The simple answer is that it exists to make bread. However, that doesn’t tell you why you can’t use cake flour to make bread or why all-purpose flour may not make great bread.
The main purpose of bread flour is to provide that support structure to make the thick, airy interior we associate with loaves of bread.
How does bread flour differ from other types of flour?
Bread flour has far more protein and gluten than other types of flour. The gluten makes the dough elastic. It can rise much further than cake flour.
The stronger bonds also allow it to expand and retain its shape.
Gluten consists of two main proteins.
The glutenin gives it elasticity. The gliadin causes it to resist stretching. The two together plus water create the structure within the dough that allow you to shape it and hold it in shape when you aren’t kneading it.
Can you make bread with all-purpose flour?
Yes, you can. The all-purpose flour has about ten percent less protein (9 to 11 percent versus 10 to 15 percent). This means bread made with all-purpose flour is more likely to “mushroom” or overflow the container.
Think of it as your loaf of bread having a fair muffin top. Yet there won’t be much difference in its consistency. In fact, all purpose flour tends to make the fluffier bread we associated with sandwich bread.
There’s another reason you may not want to use all-purpose flour. It is typically bleached and processed. It has fewer nutrients, though others like iron may be added to it to offset the lost proteins.
If you’re making bread, use unbleached all-purpose flour instead of bleached flour. Save the bleached flour for cakes and pastries.
How do you add gluten to flour?
If you’re left with all-purpose or cake flour and want to make bread, you can create substitute bread flour by adding gluten to it.
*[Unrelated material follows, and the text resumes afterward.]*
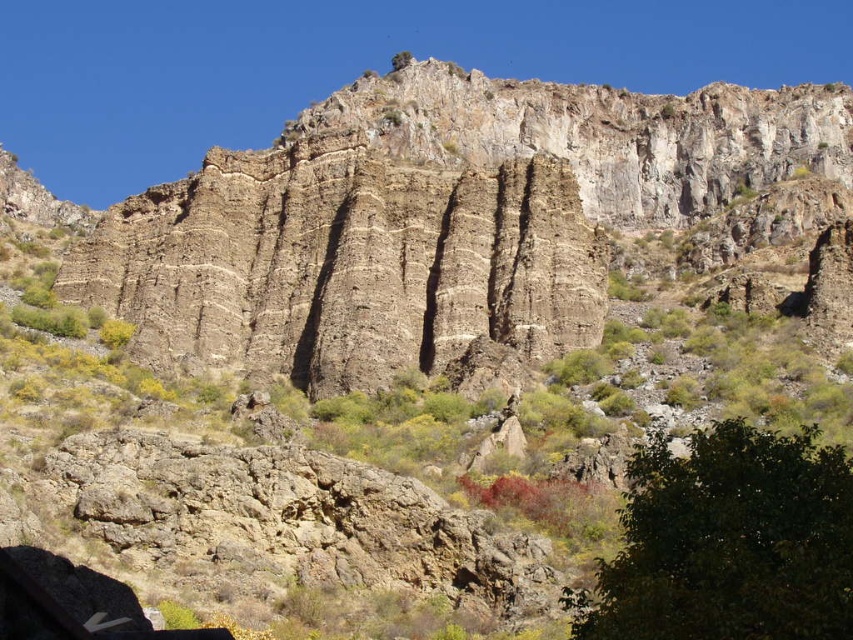 In the scene shown: Which of these two, brown rough rock face at center or green leafy tree at lower right, stands taller?

brown rough rock face at center

Which is in front, point (357, 216) or point (660, 618)?

Positioned in front is point (660, 618).

Where is `brown rough rock face at center`? Image resolution: width=853 pixels, height=640 pixels. brown rough rock face at center is located at coordinates (345, 264).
The vital wheat gluten will be called gluten or pure protein.
You’ll only need to add a few spoonfuls of gluten at most. Fail to do this with all-purpose flour that calls specifically for bread flour, and the bread will not rise as much as expected and be much crumblier.
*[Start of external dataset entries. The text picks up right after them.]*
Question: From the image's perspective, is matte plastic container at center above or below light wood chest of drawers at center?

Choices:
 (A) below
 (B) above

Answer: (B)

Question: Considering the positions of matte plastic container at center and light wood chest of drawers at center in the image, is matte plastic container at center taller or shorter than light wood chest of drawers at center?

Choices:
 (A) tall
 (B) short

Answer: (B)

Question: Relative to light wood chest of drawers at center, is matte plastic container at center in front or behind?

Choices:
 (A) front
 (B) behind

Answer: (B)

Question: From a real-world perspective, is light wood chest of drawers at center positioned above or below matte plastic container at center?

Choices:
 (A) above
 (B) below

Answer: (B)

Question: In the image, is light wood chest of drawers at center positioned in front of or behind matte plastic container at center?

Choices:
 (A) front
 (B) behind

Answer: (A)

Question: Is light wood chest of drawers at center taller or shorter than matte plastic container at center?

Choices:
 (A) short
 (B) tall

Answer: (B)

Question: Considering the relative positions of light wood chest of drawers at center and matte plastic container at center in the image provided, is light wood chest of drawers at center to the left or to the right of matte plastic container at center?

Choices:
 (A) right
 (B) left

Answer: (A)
Alternatively, you can use a bread recipe that calls for all-purpose flour and substitute different ratios of eggs, water and yeast to get the right consistency.
Another tactic is to autolyze the bread. With this technique, you hydrate the dry ingredients and then let it sit for about twenty minutes.
The gluten in the dry ingredients has more time to “knit” itself and build the bonds that hold the bread together. After this twenty minute (or longer) period, you can start kneading the bread and following the rest of the recipe.
You can add some wheat germ to bread in place of flour, though it is not flour. You can replace up to a third of the flour in a recipe with wheat germ.
You’d want to have at least one cup of wheat flour of some kind with every cup of non-wheat flour so you don’t get a flat loaf so that you have at least some gluten in it.
Why is all-purpose flour so common?
All-purpose flour or AP flour is the most commonly used flour because it can be used for almost anything. You can use it to bake a cake or make bread.
It can be used to make pastries or pancakes. You can use all-purpose flour to make cakes if you substitute one cup of AP flour minus two tablespoons for every cup of cake flour. (Less flour makes up for the higher protein.)
Yet you’ll get a better result when you use the ideal kind of flour for that application.
Can you use bread flour in non-bread recipes?
It is rare for a recipe to call for bread flour in a non-bread recipe. You’ll see the recipe calling for bread flour in crusty bread products like baguettes.
If it gets shaped on a pizza stone or solid oven deck, then bread flour is the right choice. However, you can use bread flour in recipes that call for all-purpose flour.
Note that the extra protein needs to be offset by extra water.
Bread flour is sometimes used in place of some of the whole grain flour in a recipe to give the loaf more gluten. Then you get a fluffier loaf with some whole grains in it than the thick, low-rising bread we typically get with whole grains.
This occurs because whole wheat flour has as much as 16 percent gluten, but the ground-up hulls in the whole grain flour interfere with the gluten strands.
Then they’re less able to support the loaf as it tries to rise. If you have whole wheat flour and want to substitute it for all-purpose flour, you’d use a cup of whole wheat flour minus two tablespoons of AP flour in the recipe.
Note that the end product will still have more fiber than if you used bread or all-purpose flour.
Bread flour is fine if you’re making bread products that are not required to rise like flatbread or crackers.
However, if you want to make quick bread or pastries, the strong, tough gluten ties in bread flour make it hard to get an end product that melts in your mouth.
When you want it to crumble in your mouth like cake, gluten is your enemy.
Do bread recipes change much based on the type of flour you use?
Bread is essentially water, flour, and yeast. As long as you’re using wheat flour, the main ingredient ratios don’t change. The only exception here is cake flour.
Cake flour can have as little as 6 percent gluten. All-purpose flour has around 10 percent gluten. That light, sweet taste of cake won’t translate into much of a loaf of bread.
You could use cake flour if you added extra gluten, but most of us don’t have that around the house. Conversely, you can add gluten to existing all-purpose or bread flour to increase the protein content, and it won’t affect the consistency much.